Propulsion of the vessel will be more conventional, utilizing three 12-cylinder and two 14-cylinder MAN 48/64CR engines linked to two 19-megawatt Converteam propulsion motors to drive twin props for a speed of 22 knots.

Norwegian Epic
A major cruise ship delivery this past summer was Norwegian Cruise Line’s 155,873-gt Norwegian Epic, completed by STX’s St. Nazaire shipyard in France. The 19-deck, 1,080-foot (329.5m) by 133-foot (40.5m) ship had experienced several problems during construction, and faced a minor mechanical fault on its maiden voyage, but was able to cross the Atlantic in early July to be christened at New York City by entertainer Reba McEntire. The new vessel then moved to Miami to take up a series of regularly-scheduled alternating seven-day Eastern and Western Caribbean cruises that will last until next May when it will reposition to Europe to operate a series of seven-day Western Mediterranean cruises from Barcelona, Spain.

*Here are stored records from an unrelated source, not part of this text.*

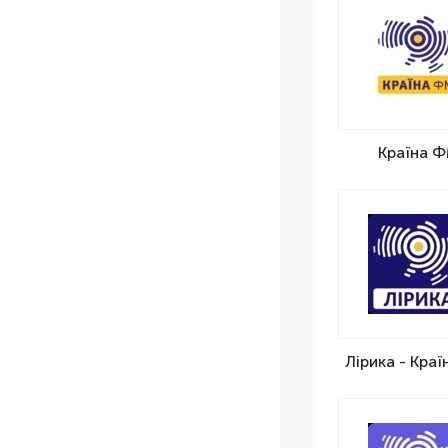
Країна 
Лірика - Кра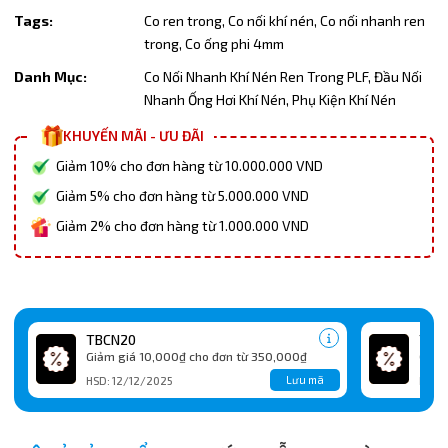
Tags:
Co ren trong,
Co nối khí nén,
Co nối nhanh ren
trong,
Co ống phi 4mm
Danh Mục:
Co Nối Nhanh Khí Nén Ren Trong PLF,
Đầu Nối
Nhanh Ống Hơi Khí Nén,
Phụ Kiện Khí Nén
KHUYẾN MÃI - ƯU ĐÃI
Giảm 10% cho đơn hàng từ 10.000.000 VND
Giảm 5% cho đơn hàng từ 5.000.000 VND
Giảm 2% cho đơn hàng từ 1.000.000 VND
TBCN20
TBC
Giảm giá 10,000₫ cho đơn từ 350,000₫
Giảm
Lưu mã
HSD: 12/12/2025
HSD: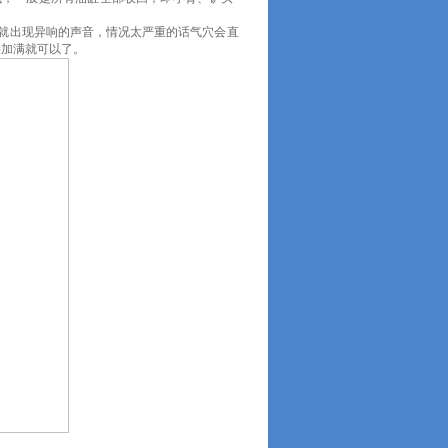
就出现异响的声音，情况太严重的话气穴会直
接加满就可以了。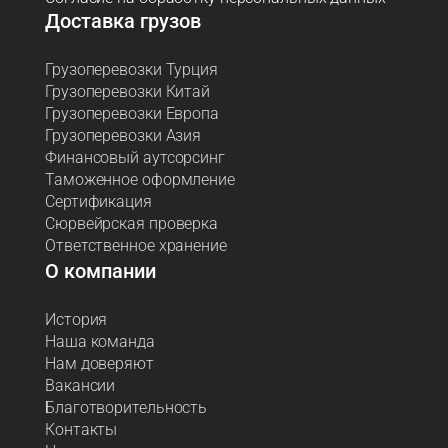
Доставка грузов
Грузоперевозки Турция
Грузоперевозки Китай
Грузоперевозки Европа
Грузоперевозки Азия
Финансовый аутсорсинг
Таможенное оформление
Сертификация
Сюрвейрская проверка
Ответственное хранение
О компании
История
Наша команда
Нам доверяют
Вакансии
Благотворительность
Контакты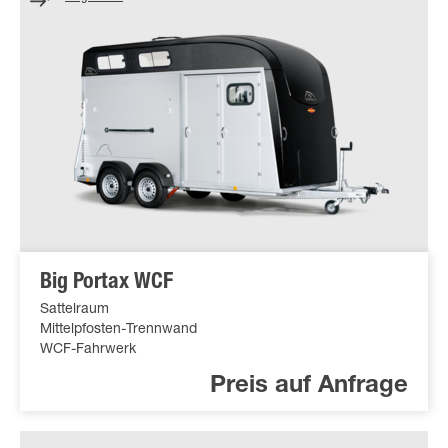
Big Portax WCF
Sattelraum
Mittelpfosten-Trennwand
WCF-Fahrwerk
Preis auf Anfrage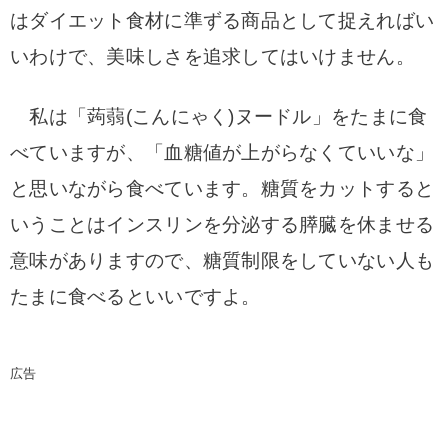
はダイエット食材に準ずる商品として捉えればい
いわけで、美味しさを追求してはいけません。
私は「蒟蒻(こんにゃく)ヌードル」をたまに食
べていますが、「血糖値が上がらなくていいな」
と思いながら食べています。糖質をカットすると
いうことはインスリンを分泌する膵臓を休ませる
意味がありますので、糖質制限をしていない人も
たまに食べるといいですよ。
広告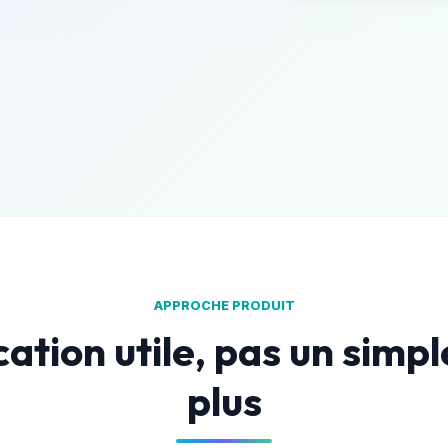
APPROCHE PRODUIT
ation utile, pas un simp
plus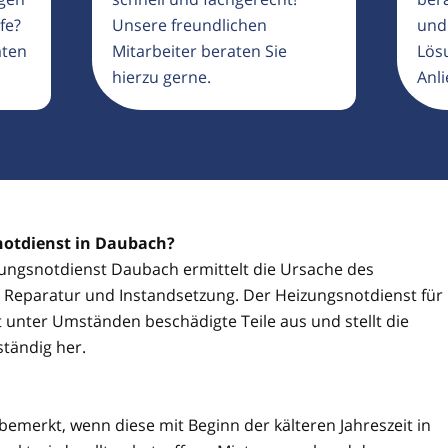
fe?
Unsere freundlichen
und
aten
Mitarbeiter beraten Sie
Lösu
hierzu gerne.
Anli
notdienst in Daubach?
izungsnotdienst Daubach ermittelt die Ursache des
ie Reparatur und Instandsetzung. Der Heizungsnotdienst für
unter Umständen beschädigte Teile aus und stellt die
ständig her.
 bemerkt, wenn diese mit Beginn der kälteren Jahreszeit in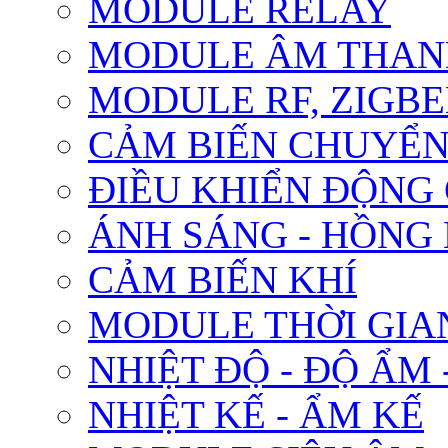
MODULE RELAY
MODULE ÂM THANH
MODULE RF, ZIGBE
CẢM BIẾN CHUYỂ
ĐIỀU KHIỂN ĐỘNG
ÁNH SÁNG - HỒNG
CẢM BIẾN KHÍ
MODULE THỜI GIA
NHIỆT ĐỘ - ĐỘ ẨM 
NHIỆT KẾ - ẨM KẾ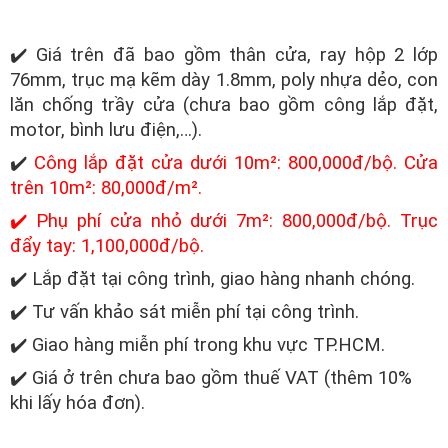
✔️ Giá trên đã bao gồm thân cửa, ray hộp 2 lớp
76mm, trục mạ kẽm dày 1.8mm, poly nhựa dẻo, con
lăn chống trầy cửa (chưa bao gồm công lắp đặt,
motor, bình lưu điện,…).
✔️
Công lắp đặt cửa dưới 10m²: 800,000đ/bộ. Cửa
trên 10m²: 80,000đ/m².
✔️ Phụ phí cửa nhỏ dưới 7m²: 800,000đ/bộ. Trục
đẩy tay: 1,100,000đ/bộ.
✔️ Lắp đặt tại công trình, giao hàng nhanh chóng.
✔️ Tư vấn khảo sát miễn phí tại công trình.
✔️ Giao hàng miễn phí trong khu vực TP.HCM.
✔️ Giá ở trên chưa bao gồm thuế VAT (thêm 10%
khi lấy hóa đơn).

Norwegian Epic makes use of a diesel-electric system for a cruising speed of 22 knots, with the system incorporating six MaK engines driving twin shafted propellers through high-torque density-induction motors fed by PWM converters. The diesels, manufactured by Caterpillar Motoren GmbH & Co KG in Germany, meet DNV Clean Design requirements and rely on a low cylinder rating to decrease fuel consumption and CO2 emissions.

Yet to place a ship on the Pacific Coast is Switzerland-based MSC Cruises, not as well known as some of its competitors but now ranked as the world’s fourth largest cruise line. It is also a division of the Mediterranean Shipping Company, the world’s second largest container carrier. Earlier this year MSC finalized its order for a new 1,751-cabin cruise liner from STX France’s Saint Nazaire yard that will cost approximately $575 million to build. To be christened MSC Fantastica, the vessel is due for delivery in the late spring of 2012.

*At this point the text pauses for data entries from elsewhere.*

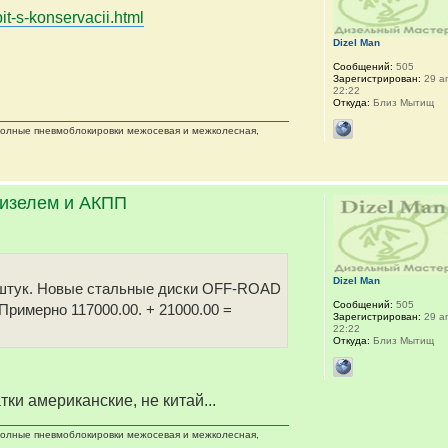
it-s-konservacii.html
Dizel Man
Сообщений:
505
Зарегистрирован:
29 ап
22:22
Откуда:
Близ Мытищ
 полные пневмоблокировки межосевая и межколесная,
дизелем и АКПП
Dizel Man
 5 штук. Новые стальные диски OFF-ROAD
Сообщений:
505
 Примерно 117000.00. + 21000.00 =
Зарегистрирован:
29 ап
22:22
Откуда:
Близ Мытищ
тки американские, не китай...
 полные пневмоблокировки межосевая и межколесная,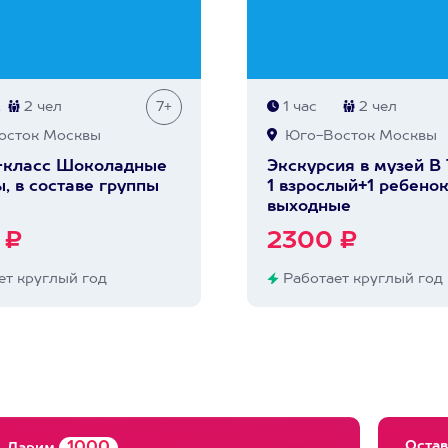
.
2 чел
7+
1 час
2 чел
сток Москвы
Юго-Восток Москвы
-класс Шоколадные
Экскурсия в музей В
, в составе группы
1 взрослый+1 ребенок
выходные
 ₽
2300 ₽
т круглый год
Работает круглый год
Остав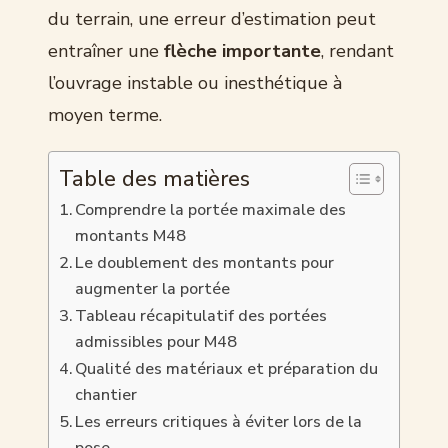
du terrain, une erreur d’estimation peut
entraîner une
flèche importante
, rendant
l’ouvrage instable ou inesthétique à
moyen terme.
Table des matières
Comprendre la portée maximale des
montants M48
Le doublement des montants pour
augmenter la portée
Tableau récapitulatif des portées
admissibles pour M48
Qualité des matériaux et préparation du
chantier
Les erreurs critiques à éviter lors de la
pose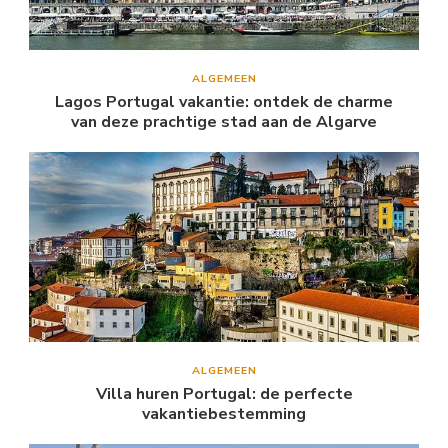
ALGEMEEN
Lagos Portugal vakantie: ontdek de charme
van deze prachtige stad aan de Algarve
ALGEMEEN
Villa huren Portugal: de perfecte
vakantiebestemming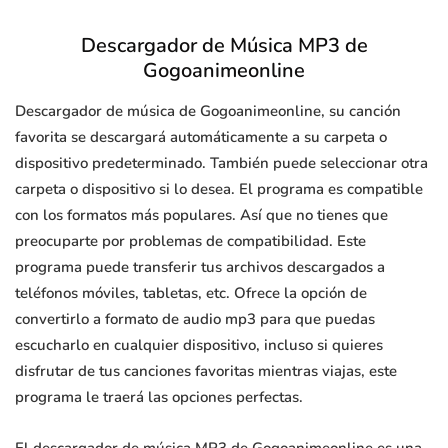
Descargador de Música MP3 de
Gogoanimeonline
Descargador de música de Gogoanimeonline, su canción
favorita se descargará automáticamente a su carpeta o
dispositivo predeterminado. También puede seleccionar otra
carpeta o dispositivo si lo desea. El programa es compatible
con los formatos más populares. Así que no tienes que
preocuparte por problemas de compatibilidad. Este
programa puede transferir tus archivos descargados a
teléfonos móviles, tabletas, etc. Ofrece la opción de
convertirlo a formato de audio mp3 para que puedas
escucharlo en cualquier dispositivo, incluso si quieres
disfrutar de tus canciones favoritas mientras viajas, este
programa le traerá las opciones perfectas.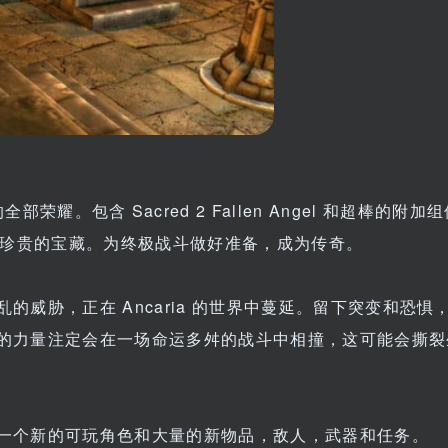
 世界的全部荣耀。包含 Sacred 2 Fallen Angel 和超棒的附加组
武器和珍贵的宝藏。为终极战斗做好准备，成为传奇。
威胁，正在 Ancaria 的世界中蔓延。留下突变和恐惧
的力量注定会在一场命运多舛的战斗中相撞，这可能会撕裂
一个新的可玩角色和大量的新物品，敌人，武器和任务。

Prior to this order the Swiss company had placed its most recent ship, the $547 million MSC Magnifica, into service as its fourth “Musica” class vessel. The 93,330-gt Magnifica features 22,000 square meters of public area and has been fitted with a Magrodome retractable roof to make its main pool area accessible in all weather conditions. Like most of MSC’s other vessels, Magnifica has been working in the Mediterranean this year but the firm’s third Musica class ship, MSC Poesia, has been offering cruises from New York City to New England/Eastern Canada and will switch to Port Everglades, Florida this month to provide a number of Caribbean cruises, all at highly competitive rates.